How to complete this task.
Without skipping anything, write out each record below exactly.

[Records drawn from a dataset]
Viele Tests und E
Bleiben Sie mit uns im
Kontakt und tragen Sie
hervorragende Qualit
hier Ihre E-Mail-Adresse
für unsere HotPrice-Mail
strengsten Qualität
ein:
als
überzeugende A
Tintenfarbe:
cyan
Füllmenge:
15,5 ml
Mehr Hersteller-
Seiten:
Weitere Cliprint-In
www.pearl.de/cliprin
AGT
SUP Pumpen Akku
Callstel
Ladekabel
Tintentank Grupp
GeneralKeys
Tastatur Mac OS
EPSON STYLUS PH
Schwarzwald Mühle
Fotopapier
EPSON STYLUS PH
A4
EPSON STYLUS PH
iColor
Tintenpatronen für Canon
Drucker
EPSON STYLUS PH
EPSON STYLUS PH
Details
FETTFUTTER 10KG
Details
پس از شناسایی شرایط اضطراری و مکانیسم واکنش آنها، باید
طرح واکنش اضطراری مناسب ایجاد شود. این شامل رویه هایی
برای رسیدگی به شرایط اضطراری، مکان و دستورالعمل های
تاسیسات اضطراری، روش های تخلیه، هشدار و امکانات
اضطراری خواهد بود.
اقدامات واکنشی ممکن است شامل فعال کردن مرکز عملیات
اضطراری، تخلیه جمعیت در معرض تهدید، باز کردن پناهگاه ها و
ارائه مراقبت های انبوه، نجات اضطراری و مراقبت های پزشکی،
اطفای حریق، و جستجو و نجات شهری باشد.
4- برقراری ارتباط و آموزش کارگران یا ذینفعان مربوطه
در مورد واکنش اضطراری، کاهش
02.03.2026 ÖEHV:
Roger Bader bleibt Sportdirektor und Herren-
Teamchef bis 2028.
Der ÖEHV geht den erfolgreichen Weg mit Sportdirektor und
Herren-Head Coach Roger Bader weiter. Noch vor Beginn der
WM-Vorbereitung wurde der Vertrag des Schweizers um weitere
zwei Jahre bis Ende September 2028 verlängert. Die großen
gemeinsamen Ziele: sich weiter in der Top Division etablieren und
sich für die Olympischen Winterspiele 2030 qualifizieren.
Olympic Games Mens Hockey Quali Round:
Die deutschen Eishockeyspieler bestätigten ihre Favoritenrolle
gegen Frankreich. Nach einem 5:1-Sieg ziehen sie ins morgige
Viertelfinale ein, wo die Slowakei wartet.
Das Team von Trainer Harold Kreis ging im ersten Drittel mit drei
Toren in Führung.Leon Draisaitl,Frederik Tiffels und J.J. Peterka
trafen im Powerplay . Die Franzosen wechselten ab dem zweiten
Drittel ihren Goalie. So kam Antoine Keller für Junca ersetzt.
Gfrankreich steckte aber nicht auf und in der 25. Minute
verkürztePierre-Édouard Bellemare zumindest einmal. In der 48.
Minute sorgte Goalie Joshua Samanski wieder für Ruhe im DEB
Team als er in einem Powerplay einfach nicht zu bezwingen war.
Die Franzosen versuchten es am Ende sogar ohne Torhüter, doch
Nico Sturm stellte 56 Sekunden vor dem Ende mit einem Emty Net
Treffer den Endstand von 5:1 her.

Task output.
Viele Tests und E
Bleiben Sie mit uns im
Kontakt und tragen Sie
hervorragende Qualit
hier Ihre E-Mail-Adresse
für unsere HotPrice-Mail
strengsten Qualität
ein:
als
überzeugende A
Tintenfarbe:
cyan
Füllmenge:
15,5 ml
Mehr Hersteller-
Seiten:
Weitere Cliprint-In
www.pearl.de/cliprin
AGT
SUP Pumpen Akku
Callstel
Ladekabel
Tintentank Grupp
GeneralKeys
Tastatur Mac OS
EPSON STYLUS PH
Schwarzwald Mühle
Fotopapier
EPSON STYLUS PH
A4
EPSON STYLUS PH
iColor
Tintenpatronen für Canon
Drucker
EPSON STYLUS PH
EPSON STYLUS PH
Details
FETTFUTTER 10KG
Details
پس از شناسایی شرایط اضطراری و مکانیسم واکنش آنها، باید
طرح واکنش اضطراری مناسب ایجاد شود. این شامل رویه هایی
برای رسیدگی به شرایط اضطراری، مکان و دستورالعمل های
تاسیسات اضطراری، روش های تخلیه، هشدار و امکانات
اضطراری خواهد بود.
اقدامات واکنشی ممکن است شامل فعال کردن مرکز عملیات
اضطراری، تخلیه جمعیت در معرض تهدید، باز کردن پناهگاه ها و
ارائه مراقبت های انبوه، نجات اضطراری و مراقبت های پزشکی،
اطفای حریق، و جستجو و نجات شهری باشد.
4- برقراری ارتباط و آموزش کارگران یا ذینفعان مربوطه
در مورد واکنش اضطراری، کاهش
02.03.2026 ÖEHV:
Roger Bader bleibt Sportdirektor und Herren-
Teamchef bis 2028.
Der ÖEHV geht den erfolgreichen Weg mit Sportdirektor und
Herren-Head Coach Roger Bader weiter. Noch vor Beginn der
WM-Vorbereitung wurde der Vertrag des Schweizers um weitere
zwei Jahre bis Ende September 2028 verlängert. Die großen
gemeinsamen Ziele: sich weiter in der Top Division etablieren und
sich für die Olympischen Winterspiele 2030 qualifizieren.
Olympic Games Mens Hockey Quali Round:
Die deutschen Eishockeyspieler bestätigten ihre Favoritenrolle
gegen Frankreich. Nach einem 5:1-Sieg ziehen sie ins morgige
Viertelfinale ein, wo die Slowakei wartet.
Das Team von Trainer Harold Kreis ging im ersten Drittel mit drei
Toren in Führung.Leon Draisaitl,Frederik Tiffels und J.J. Peterka
trafen im Powerplay . Die Franzosen wechselten ab dem zweiten
Drittel ihren Goalie. So kam Antoine Keller für Junca ersetzt.
Gfrankreich steckte aber nicht auf und in der 25. Minute
verkürztePierre-Édouard Bellemare zumindest einmal. In der 48.
Minute sorgte Goalie Joshua Samanski wieder für Ruhe im DEB
Team als er in einem Powerplay einfach nicht zu bezwingen war.
Die Franzosen versuchten es am Ende sogar ohne Torhüter, doch
Nico Sturm stellte 56 Sekunden vor dem Ende mit einem Emty Net
Treffer den Endstand von 5:1 her.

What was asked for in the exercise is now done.